ACTIVITY:
Where in the data below does the word "لتيارات" appear? Copy every line that has it.

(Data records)
▬▬▬▬▬▬

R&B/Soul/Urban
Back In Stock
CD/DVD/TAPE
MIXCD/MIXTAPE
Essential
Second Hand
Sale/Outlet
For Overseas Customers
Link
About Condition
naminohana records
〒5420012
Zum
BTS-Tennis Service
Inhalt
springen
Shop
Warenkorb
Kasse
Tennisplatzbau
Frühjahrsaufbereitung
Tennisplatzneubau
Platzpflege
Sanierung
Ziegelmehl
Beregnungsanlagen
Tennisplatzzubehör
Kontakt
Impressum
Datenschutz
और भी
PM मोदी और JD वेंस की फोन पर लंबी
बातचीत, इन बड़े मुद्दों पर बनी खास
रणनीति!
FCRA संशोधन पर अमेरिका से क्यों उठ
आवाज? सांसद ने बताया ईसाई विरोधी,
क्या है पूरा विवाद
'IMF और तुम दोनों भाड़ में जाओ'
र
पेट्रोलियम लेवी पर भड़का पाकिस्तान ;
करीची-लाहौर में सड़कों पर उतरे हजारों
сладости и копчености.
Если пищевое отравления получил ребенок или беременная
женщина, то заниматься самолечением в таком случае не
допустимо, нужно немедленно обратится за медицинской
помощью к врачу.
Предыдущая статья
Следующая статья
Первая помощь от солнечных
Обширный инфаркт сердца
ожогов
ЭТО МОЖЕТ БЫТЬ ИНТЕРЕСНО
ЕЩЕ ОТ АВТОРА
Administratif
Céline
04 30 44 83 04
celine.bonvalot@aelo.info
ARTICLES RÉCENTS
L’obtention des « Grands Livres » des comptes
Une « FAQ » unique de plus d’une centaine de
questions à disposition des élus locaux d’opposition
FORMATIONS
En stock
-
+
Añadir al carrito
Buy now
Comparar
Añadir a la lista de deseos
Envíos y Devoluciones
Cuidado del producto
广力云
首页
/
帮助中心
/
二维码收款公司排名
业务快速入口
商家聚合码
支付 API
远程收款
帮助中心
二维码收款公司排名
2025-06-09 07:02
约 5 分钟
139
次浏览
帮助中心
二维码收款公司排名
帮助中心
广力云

▬▬▬▬▬▬

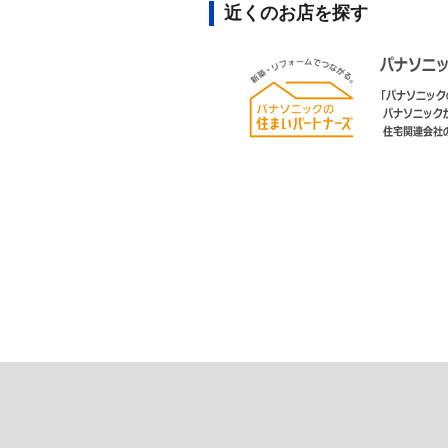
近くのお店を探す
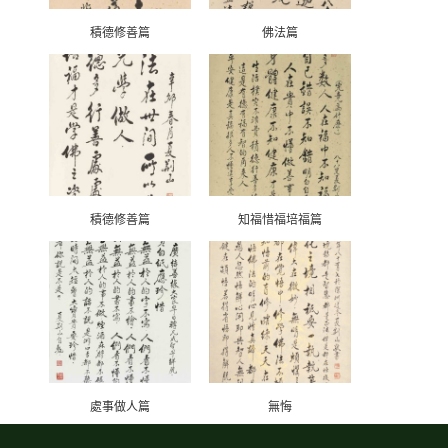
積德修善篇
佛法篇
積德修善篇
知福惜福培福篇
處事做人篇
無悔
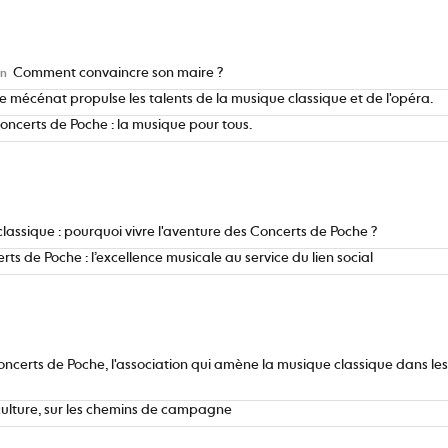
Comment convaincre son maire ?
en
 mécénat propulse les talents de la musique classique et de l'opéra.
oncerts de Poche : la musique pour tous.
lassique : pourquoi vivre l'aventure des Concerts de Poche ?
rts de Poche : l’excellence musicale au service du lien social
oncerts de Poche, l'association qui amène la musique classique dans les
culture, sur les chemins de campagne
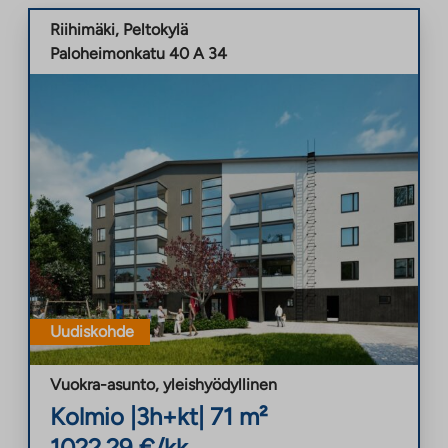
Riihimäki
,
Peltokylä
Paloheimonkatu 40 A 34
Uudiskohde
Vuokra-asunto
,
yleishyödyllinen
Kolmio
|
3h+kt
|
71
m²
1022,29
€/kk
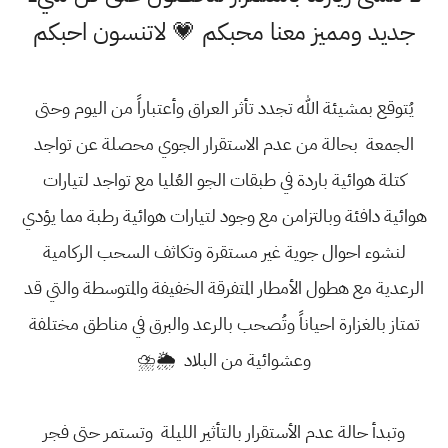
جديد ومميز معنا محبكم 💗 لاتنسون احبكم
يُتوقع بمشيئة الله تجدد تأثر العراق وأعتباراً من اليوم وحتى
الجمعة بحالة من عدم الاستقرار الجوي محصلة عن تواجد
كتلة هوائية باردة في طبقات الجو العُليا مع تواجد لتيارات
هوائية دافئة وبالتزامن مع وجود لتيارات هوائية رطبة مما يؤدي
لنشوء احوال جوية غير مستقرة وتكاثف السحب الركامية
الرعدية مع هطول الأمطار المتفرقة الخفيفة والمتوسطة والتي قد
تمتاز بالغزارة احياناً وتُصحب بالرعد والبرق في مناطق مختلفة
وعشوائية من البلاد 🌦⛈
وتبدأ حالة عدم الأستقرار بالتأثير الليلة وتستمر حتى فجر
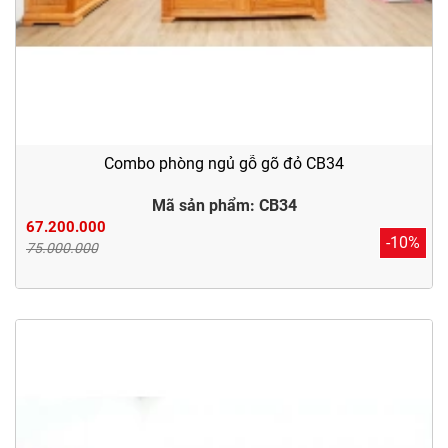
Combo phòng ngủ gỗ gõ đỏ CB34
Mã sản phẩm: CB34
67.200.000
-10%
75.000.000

▬▬▬▬▬▬

SOLUTION TO THE PROBLEM:
كتلة هوائية باردة في طبقات الجو العُليا مع تواجد لتيارات
هوائية دافئة وبالتزامن مع وجود لتيارات هوائية رطبة مما يؤدي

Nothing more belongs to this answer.